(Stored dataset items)
======
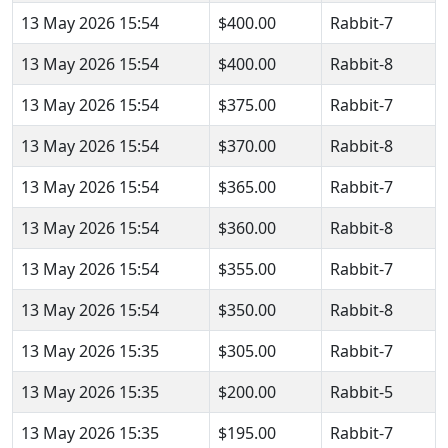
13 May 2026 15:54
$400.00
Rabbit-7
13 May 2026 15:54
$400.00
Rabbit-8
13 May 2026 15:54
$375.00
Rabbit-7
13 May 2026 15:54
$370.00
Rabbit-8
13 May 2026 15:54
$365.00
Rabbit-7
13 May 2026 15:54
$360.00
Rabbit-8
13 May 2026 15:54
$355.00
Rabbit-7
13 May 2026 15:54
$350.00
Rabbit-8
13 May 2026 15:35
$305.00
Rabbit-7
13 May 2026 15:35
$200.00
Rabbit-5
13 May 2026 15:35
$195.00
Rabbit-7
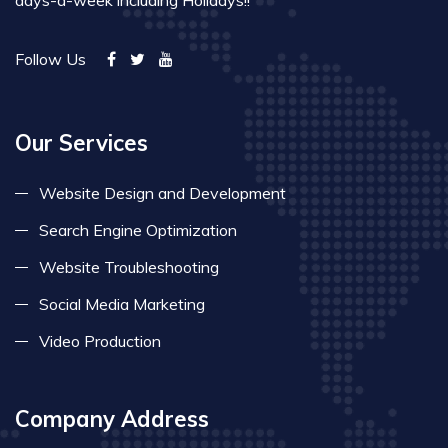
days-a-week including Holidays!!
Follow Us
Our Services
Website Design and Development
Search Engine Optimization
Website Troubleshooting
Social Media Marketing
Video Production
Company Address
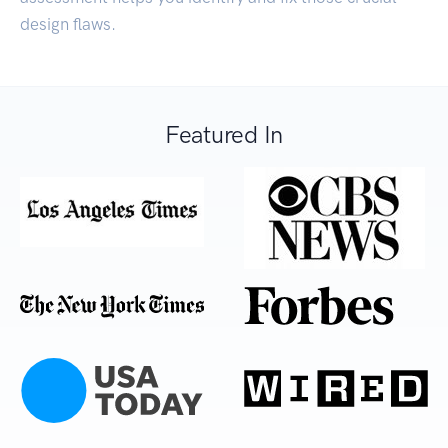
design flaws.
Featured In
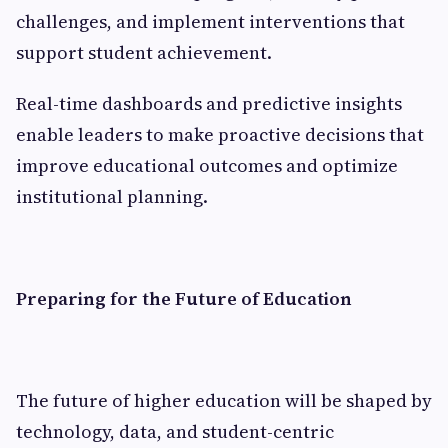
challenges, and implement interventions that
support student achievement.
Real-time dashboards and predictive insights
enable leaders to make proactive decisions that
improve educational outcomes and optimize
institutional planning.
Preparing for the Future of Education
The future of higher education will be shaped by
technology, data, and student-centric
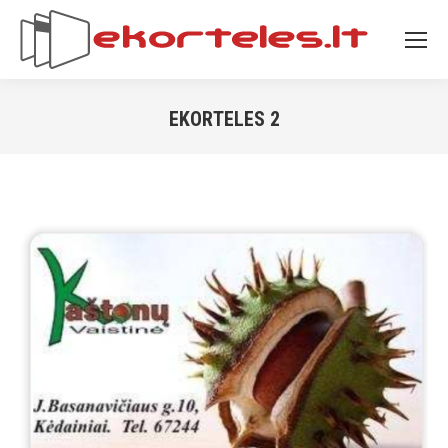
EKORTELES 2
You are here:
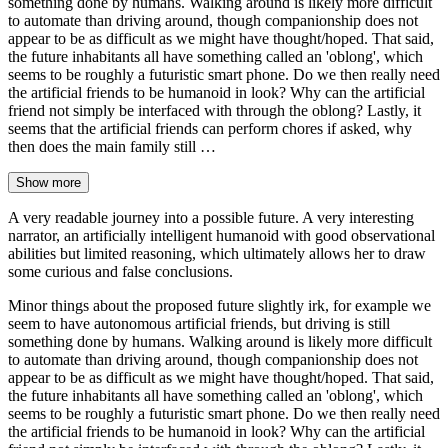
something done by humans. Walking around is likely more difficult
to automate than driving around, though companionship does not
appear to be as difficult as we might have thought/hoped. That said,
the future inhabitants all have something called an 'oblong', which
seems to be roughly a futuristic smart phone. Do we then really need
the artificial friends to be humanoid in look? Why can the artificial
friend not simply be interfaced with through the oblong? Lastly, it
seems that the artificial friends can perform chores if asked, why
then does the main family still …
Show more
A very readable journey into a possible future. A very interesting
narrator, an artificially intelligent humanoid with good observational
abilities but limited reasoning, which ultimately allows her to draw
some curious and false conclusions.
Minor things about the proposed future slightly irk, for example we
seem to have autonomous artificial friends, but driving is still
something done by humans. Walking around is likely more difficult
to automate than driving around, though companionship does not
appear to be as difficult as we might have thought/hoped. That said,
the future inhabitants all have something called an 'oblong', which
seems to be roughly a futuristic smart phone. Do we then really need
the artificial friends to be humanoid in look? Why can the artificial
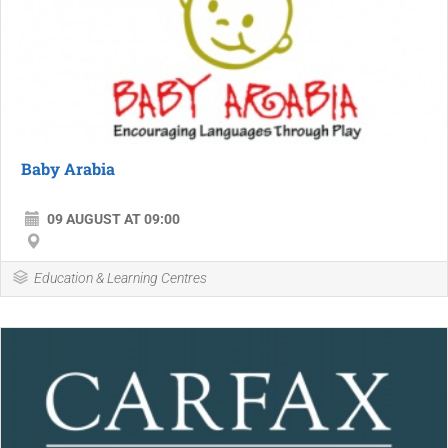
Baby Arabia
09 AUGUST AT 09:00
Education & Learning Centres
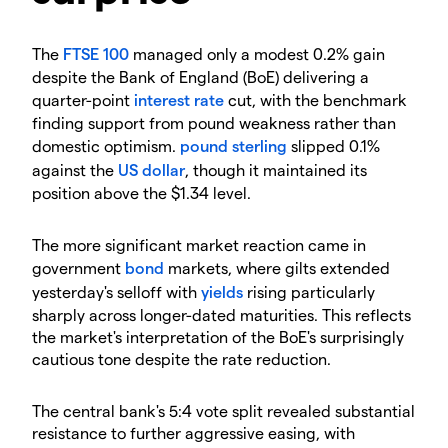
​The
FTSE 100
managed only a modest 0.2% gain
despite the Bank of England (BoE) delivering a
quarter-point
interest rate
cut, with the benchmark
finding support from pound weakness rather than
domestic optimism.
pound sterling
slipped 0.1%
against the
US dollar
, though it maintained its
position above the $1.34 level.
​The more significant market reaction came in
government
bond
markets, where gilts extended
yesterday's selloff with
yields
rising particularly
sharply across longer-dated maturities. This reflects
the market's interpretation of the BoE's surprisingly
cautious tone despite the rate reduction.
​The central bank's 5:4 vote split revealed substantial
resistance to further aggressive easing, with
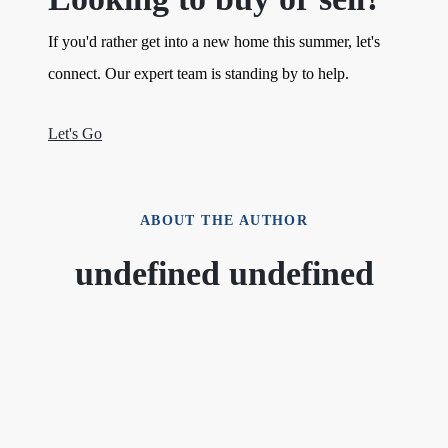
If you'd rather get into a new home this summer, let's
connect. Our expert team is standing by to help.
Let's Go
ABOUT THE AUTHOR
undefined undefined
======
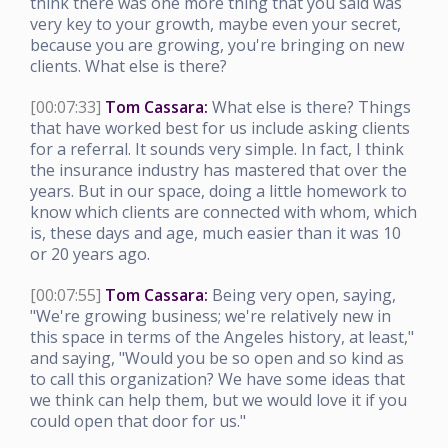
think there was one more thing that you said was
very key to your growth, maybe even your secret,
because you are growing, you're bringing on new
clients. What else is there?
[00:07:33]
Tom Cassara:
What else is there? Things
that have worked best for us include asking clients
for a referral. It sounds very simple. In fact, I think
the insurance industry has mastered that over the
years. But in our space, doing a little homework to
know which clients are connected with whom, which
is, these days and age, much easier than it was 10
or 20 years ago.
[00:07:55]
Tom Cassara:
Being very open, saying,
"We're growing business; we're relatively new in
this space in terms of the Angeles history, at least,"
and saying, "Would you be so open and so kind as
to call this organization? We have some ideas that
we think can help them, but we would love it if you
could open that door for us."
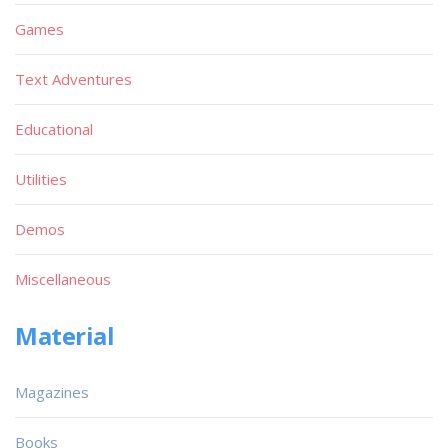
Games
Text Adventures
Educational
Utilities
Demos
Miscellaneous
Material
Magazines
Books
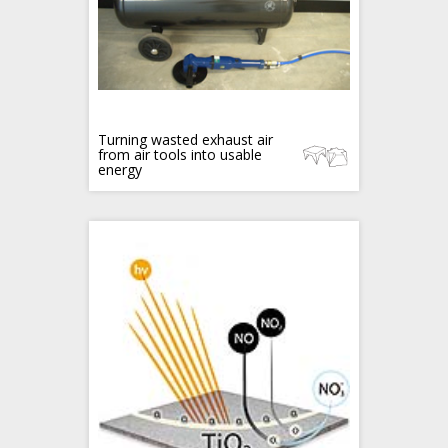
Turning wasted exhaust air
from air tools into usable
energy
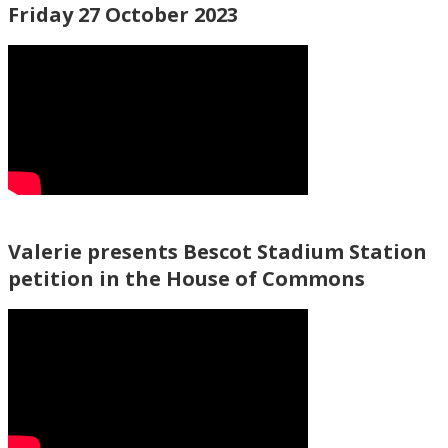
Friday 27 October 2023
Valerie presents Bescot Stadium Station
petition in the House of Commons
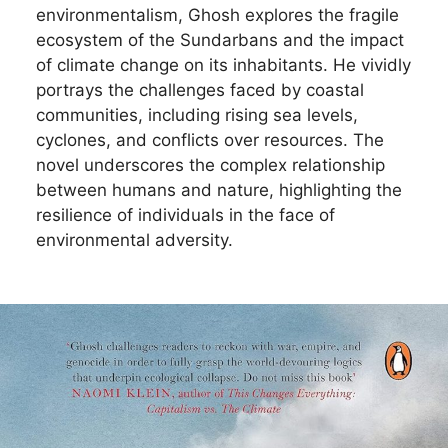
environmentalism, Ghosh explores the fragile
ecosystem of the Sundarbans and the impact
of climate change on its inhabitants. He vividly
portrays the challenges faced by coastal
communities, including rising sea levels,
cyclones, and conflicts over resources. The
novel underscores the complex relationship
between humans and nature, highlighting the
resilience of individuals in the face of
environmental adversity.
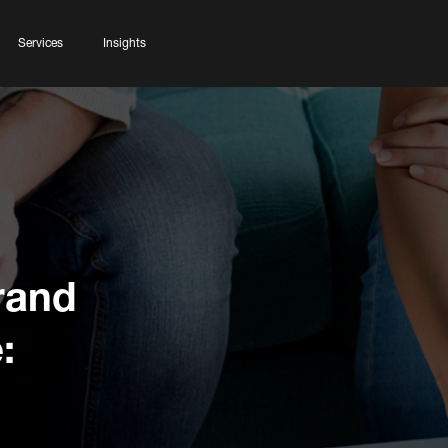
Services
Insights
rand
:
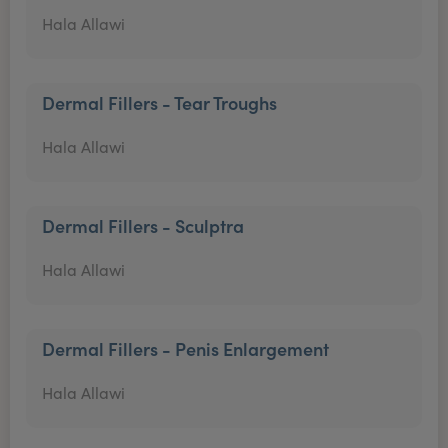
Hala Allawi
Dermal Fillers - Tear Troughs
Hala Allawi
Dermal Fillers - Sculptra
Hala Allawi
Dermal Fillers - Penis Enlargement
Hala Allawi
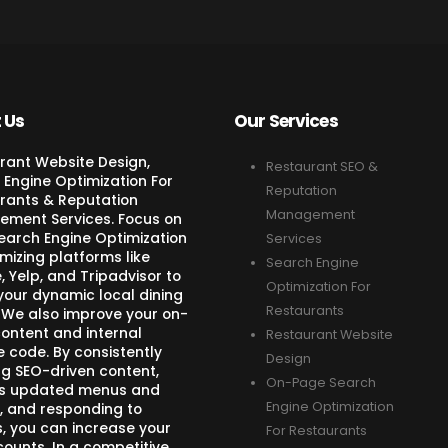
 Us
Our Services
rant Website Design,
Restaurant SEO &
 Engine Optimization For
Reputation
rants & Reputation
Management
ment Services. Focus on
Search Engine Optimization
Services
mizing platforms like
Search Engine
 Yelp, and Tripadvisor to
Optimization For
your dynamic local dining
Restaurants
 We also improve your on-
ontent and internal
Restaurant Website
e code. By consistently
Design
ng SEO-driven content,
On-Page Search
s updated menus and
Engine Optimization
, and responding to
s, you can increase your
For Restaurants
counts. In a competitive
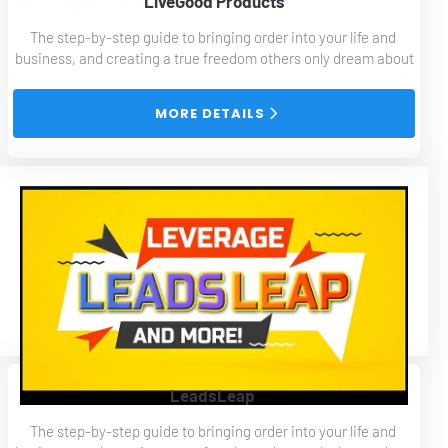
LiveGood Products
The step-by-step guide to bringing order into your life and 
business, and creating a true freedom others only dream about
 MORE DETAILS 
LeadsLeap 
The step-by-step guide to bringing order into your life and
======
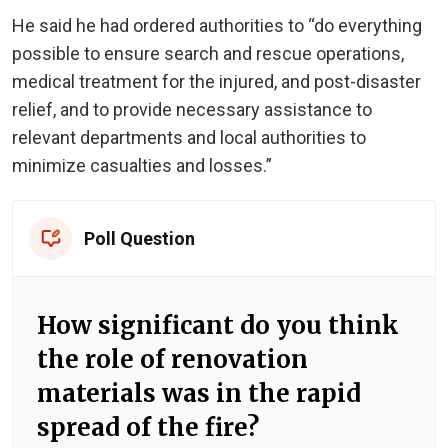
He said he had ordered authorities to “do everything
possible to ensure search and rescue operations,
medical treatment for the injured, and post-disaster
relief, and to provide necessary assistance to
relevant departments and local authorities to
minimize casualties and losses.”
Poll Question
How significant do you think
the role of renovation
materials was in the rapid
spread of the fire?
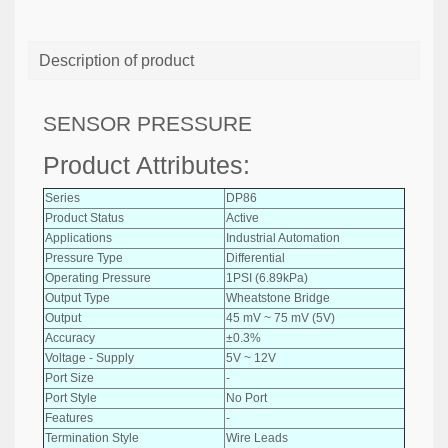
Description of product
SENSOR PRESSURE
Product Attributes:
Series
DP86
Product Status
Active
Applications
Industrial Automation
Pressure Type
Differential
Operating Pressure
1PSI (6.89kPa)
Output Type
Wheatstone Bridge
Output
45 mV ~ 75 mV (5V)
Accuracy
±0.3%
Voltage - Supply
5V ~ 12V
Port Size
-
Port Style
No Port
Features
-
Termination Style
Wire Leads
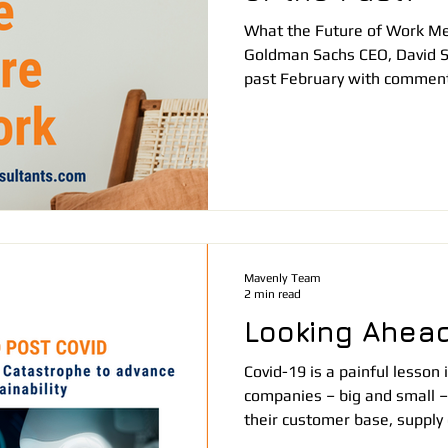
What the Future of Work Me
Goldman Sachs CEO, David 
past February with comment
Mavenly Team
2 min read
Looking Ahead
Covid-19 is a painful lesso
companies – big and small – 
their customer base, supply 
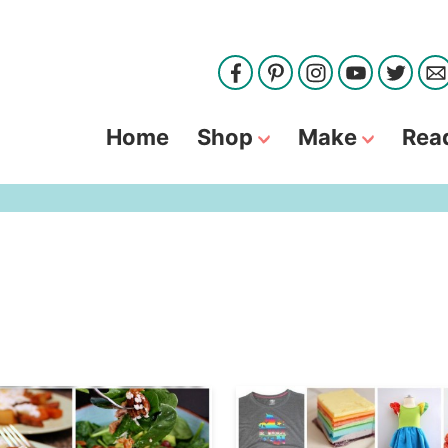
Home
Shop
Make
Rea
======
Among the lines above, find the ones containing "rate" and copy them.

● Response
interest rate
cautious tone despite the rate reduction.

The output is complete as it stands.